- WHAT YOU HAVE TO DO: Find the line containing "Look at this image. Point" in the data below and repeat it, along with all later lines, exactly through the last one.

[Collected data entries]
────────
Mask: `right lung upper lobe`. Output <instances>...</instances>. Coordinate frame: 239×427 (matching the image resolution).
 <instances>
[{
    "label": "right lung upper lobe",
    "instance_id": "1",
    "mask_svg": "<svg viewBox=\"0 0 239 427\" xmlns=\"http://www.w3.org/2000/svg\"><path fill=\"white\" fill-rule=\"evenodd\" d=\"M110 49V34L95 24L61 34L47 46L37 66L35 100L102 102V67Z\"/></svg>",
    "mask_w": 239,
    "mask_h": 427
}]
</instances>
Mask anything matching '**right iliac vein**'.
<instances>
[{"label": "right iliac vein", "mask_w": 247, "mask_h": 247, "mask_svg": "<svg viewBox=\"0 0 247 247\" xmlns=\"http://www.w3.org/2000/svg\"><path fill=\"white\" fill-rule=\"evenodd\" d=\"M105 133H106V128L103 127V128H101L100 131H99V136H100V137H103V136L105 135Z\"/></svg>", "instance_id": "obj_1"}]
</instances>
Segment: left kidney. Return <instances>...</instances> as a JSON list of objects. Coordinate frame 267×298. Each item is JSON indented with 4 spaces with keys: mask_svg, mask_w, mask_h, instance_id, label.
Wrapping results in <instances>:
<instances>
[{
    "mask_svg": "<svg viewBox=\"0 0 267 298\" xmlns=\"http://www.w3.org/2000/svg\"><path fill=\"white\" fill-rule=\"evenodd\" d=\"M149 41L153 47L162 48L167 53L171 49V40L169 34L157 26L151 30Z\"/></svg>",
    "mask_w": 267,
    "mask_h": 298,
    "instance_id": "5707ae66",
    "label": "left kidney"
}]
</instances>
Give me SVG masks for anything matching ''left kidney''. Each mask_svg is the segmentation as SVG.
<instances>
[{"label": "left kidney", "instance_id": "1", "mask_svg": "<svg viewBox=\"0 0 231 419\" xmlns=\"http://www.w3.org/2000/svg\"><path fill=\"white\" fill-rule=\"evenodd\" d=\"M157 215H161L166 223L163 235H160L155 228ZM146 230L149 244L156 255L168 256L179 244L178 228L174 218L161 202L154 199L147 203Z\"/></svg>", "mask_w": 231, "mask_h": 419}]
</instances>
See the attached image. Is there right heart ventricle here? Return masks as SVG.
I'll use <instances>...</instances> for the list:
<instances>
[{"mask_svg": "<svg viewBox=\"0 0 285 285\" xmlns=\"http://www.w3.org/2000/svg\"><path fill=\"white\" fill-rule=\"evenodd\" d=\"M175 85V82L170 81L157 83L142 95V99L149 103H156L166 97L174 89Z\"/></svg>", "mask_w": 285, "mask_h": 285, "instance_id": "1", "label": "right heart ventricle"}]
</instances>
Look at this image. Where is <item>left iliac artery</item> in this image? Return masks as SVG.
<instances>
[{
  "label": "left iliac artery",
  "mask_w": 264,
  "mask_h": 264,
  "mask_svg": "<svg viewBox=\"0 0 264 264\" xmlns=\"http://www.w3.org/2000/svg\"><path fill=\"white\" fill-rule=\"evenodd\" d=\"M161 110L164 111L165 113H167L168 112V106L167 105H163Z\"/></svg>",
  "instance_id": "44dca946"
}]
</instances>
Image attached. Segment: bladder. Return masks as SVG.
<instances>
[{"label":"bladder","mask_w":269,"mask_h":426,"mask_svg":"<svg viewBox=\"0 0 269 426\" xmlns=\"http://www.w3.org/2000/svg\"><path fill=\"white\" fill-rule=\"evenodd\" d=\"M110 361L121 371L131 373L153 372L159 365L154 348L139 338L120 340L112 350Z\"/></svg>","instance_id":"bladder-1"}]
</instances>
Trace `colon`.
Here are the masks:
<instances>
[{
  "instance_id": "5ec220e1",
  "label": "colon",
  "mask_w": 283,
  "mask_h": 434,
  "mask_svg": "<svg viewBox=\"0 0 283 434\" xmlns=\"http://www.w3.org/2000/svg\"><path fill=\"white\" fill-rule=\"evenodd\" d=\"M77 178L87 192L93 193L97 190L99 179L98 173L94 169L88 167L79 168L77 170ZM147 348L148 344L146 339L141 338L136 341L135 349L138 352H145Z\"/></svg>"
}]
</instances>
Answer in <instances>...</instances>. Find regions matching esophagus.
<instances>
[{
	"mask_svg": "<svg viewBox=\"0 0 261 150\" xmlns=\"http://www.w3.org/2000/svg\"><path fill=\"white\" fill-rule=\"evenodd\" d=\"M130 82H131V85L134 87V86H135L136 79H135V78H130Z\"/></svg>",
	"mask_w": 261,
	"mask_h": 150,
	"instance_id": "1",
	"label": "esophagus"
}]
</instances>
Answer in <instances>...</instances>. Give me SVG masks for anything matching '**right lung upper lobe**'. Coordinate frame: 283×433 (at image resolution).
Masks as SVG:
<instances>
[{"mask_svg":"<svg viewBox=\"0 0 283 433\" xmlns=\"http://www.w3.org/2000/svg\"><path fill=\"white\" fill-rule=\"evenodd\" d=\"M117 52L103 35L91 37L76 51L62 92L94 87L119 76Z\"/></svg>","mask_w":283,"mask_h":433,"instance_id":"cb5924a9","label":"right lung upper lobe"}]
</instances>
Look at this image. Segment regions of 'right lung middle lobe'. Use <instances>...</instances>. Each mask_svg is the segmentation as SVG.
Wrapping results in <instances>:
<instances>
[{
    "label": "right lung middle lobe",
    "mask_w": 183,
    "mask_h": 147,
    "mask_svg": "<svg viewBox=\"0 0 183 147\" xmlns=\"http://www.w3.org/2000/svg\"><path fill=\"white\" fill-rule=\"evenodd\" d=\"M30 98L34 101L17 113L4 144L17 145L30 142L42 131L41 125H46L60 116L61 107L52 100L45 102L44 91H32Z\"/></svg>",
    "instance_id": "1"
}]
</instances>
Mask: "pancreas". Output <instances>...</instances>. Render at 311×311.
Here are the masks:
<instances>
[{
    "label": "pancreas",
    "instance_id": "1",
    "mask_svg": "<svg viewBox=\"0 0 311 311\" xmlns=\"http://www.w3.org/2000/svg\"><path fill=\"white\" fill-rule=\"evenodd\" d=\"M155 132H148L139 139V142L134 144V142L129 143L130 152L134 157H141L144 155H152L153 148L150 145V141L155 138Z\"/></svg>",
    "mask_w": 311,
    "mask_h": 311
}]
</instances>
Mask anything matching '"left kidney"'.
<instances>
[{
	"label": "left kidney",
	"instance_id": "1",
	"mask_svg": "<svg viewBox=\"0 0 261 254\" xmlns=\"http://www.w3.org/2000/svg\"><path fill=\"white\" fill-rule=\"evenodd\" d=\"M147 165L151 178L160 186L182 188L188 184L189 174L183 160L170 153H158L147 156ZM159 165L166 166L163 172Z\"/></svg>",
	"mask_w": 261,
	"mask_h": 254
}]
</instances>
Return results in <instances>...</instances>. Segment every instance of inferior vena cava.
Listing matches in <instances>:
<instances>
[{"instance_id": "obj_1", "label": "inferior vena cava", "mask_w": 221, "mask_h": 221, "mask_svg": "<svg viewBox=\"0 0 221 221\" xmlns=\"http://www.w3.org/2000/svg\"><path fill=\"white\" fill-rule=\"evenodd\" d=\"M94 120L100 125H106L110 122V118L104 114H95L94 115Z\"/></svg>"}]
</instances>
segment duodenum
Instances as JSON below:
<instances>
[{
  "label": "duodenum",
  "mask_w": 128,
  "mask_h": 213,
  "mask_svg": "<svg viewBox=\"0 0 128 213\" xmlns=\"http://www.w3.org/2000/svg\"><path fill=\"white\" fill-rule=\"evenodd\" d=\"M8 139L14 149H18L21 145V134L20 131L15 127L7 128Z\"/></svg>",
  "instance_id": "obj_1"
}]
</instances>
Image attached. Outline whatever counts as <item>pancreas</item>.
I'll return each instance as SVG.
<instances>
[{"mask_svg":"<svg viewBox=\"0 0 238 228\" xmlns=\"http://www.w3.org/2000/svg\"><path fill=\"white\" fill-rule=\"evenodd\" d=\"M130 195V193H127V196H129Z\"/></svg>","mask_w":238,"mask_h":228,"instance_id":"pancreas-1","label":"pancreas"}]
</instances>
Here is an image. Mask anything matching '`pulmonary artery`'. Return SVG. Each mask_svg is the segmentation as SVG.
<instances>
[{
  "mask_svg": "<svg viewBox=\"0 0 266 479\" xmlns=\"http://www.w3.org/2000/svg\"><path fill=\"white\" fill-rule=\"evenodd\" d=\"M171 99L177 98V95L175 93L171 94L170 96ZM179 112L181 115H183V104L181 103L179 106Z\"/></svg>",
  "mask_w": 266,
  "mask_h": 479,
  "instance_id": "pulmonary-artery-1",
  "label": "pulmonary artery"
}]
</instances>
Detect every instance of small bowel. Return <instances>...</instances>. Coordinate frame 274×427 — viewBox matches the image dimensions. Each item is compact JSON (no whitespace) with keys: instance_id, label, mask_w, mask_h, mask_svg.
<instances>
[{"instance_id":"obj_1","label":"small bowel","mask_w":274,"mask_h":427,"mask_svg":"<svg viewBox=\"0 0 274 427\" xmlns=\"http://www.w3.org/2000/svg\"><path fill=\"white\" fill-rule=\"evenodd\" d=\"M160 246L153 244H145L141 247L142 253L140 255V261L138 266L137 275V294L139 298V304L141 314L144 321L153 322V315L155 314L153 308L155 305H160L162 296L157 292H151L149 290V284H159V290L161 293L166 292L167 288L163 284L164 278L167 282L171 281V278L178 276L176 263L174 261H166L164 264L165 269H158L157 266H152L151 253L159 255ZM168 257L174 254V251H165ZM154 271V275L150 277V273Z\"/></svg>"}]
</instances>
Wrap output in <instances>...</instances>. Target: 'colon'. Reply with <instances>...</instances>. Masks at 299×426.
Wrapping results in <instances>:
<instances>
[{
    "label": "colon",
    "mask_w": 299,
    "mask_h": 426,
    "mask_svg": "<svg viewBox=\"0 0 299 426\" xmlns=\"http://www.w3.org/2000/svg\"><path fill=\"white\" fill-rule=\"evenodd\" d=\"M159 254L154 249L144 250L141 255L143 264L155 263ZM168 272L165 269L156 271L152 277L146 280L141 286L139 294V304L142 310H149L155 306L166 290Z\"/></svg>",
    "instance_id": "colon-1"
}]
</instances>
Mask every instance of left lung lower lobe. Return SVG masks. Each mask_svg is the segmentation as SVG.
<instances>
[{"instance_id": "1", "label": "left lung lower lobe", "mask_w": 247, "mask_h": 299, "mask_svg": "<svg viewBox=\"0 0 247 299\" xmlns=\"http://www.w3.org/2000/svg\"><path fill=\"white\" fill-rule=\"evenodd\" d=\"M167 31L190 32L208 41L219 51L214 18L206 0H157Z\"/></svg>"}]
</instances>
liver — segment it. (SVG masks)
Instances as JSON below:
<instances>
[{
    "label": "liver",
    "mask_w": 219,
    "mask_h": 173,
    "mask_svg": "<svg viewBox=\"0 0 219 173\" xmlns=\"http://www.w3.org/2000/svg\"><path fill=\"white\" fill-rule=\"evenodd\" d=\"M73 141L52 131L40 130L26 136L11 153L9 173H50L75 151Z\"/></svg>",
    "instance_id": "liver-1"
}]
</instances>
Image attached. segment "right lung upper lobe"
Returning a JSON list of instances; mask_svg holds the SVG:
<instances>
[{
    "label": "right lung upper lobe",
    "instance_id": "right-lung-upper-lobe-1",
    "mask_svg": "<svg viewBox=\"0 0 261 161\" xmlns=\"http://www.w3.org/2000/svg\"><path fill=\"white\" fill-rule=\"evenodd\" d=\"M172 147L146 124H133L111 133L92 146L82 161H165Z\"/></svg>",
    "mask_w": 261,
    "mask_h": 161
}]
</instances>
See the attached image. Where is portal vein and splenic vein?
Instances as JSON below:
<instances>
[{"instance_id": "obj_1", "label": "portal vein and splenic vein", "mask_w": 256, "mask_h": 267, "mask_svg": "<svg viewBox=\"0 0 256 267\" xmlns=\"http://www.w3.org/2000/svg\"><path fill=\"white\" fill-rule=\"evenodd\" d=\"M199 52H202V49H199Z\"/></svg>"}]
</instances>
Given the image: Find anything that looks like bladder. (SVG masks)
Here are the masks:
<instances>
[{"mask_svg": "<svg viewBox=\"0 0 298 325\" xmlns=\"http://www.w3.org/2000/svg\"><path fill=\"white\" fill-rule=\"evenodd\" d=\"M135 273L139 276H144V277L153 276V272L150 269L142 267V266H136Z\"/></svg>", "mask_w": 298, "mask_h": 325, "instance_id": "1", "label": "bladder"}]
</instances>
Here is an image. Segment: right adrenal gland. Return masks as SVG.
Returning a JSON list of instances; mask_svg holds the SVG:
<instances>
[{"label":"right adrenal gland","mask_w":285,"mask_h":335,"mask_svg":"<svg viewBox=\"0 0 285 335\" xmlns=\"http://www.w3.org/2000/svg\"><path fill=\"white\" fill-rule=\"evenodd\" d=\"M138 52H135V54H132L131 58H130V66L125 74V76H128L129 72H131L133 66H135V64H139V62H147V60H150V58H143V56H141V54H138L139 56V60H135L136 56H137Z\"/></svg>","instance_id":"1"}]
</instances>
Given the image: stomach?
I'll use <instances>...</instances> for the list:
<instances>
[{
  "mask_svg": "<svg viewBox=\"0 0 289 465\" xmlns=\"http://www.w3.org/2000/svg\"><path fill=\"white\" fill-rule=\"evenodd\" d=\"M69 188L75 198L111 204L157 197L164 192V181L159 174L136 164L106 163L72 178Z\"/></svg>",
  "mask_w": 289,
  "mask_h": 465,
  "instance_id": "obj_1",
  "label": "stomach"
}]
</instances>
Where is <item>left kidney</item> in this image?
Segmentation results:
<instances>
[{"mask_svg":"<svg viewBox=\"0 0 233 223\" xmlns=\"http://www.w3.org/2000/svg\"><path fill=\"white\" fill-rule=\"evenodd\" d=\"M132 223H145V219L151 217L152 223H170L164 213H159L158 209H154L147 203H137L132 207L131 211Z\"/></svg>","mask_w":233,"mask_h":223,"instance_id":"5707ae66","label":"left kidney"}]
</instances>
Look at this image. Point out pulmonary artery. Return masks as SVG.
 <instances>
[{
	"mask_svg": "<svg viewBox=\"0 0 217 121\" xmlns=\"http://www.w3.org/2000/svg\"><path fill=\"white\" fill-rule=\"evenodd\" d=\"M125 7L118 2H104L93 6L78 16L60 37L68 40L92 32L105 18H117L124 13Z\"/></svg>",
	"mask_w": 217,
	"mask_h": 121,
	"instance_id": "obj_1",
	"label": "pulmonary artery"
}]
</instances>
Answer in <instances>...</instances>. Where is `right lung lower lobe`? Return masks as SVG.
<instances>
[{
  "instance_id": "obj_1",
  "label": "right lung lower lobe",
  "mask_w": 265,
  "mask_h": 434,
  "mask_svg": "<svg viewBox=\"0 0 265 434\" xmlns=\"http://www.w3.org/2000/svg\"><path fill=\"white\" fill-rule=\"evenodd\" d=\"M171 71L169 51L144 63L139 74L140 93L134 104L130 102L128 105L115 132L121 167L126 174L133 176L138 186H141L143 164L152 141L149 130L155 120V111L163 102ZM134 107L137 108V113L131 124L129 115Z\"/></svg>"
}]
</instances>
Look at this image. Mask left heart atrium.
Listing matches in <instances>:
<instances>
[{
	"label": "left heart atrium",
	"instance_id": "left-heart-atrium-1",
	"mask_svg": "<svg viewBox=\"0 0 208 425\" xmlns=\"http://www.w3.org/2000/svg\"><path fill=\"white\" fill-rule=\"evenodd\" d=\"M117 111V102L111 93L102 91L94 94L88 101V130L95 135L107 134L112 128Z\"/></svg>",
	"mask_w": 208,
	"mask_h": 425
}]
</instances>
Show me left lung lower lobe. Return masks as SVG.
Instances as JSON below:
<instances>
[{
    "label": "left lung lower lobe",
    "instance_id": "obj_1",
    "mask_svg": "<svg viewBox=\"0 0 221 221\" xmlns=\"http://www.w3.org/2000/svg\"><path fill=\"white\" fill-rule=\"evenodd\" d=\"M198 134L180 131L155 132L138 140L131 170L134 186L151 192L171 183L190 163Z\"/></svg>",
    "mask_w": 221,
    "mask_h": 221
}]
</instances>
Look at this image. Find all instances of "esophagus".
────────
- TASK RESPONSE:
Look at this image. Point out pulmonary artery. Return masks as SVG.
 <instances>
[{
	"mask_svg": "<svg viewBox=\"0 0 217 121\" xmlns=\"http://www.w3.org/2000/svg\"><path fill=\"white\" fill-rule=\"evenodd\" d=\"M125 7L118 2H104L93 6L78 16L60 37L68 40L92 32L105 18H117L124 13Z\"/></svg>",
	"mask_w": 217,
	"mask_h": 121,
	"instance_id": "obj_1",
	"label": "pulmonary artery"
}]
</instances>
Answer in <instances>...</instances>. Where is `right lung lower lobe`? Return masks as SVG.
<instances>
[{
  "instance_id": "obj_1",
  "label": "right lung lower lobe",
  "mask_w": 265,
  "mask_h": 434,
  "mask_svg": "<svg viewBox=\"0 0 265 434\" xmlns=\"http://www.w3.org/2000/svg\"><path fill=\"white\" fill-rule=\"evenodd\" d=\"M171 71L169 51L144 63L139 74L140 93L134 104L130 102L128 105L115 132L121 167L126 174L133 176L138 186H141L143 164L152 141L149 130L155 120V111L163 102ZM134 107L137 108V113L131 124L129 115Z\"/></svg>"
}]
</instances>
Look at this image. Mask left heart atrium.
Listing matches in <instances>:
<instances>
[{
	"label": "left heart atrium",
	"instance_id": "left-heart-atrium-1",
	"mask_svg": "<svg viewBox=\"0 0 208 425\" xmlns=\"http://www.w3.org/2000/svg\"><path fill=\"white\" fill-rule=\"evenodd\" d=\"M117 111V102L111 93L102 91L94 94L88 101V130L95 135L107 134L112 128Z\"/></svg>",
	"mask_w": 208,
	"mask_h": 425
}]
</instances>
Show me left lung lower lobe. Return masks as SVG.
Instances as JSON below:
<instances>
[{
    "label": "left lung lower lobe",
    "instance_id": "obj_1",
    "mask_svg": "<svg viewBox=\"0 0 221 221\" xmlns=\"http://www.w3.org/2000/svg\"><path fill=\"white\" fill-rule=\"evenodd\" d=\"M198 134L180 131L155 132L138 140L131 170L134 186L151 192L171 183L190 163Z\"/></svg>",
    "mask_w": 221,
    "mask_h": 221
}]
</instances>
Look at this image. Find all instances of "esophagus".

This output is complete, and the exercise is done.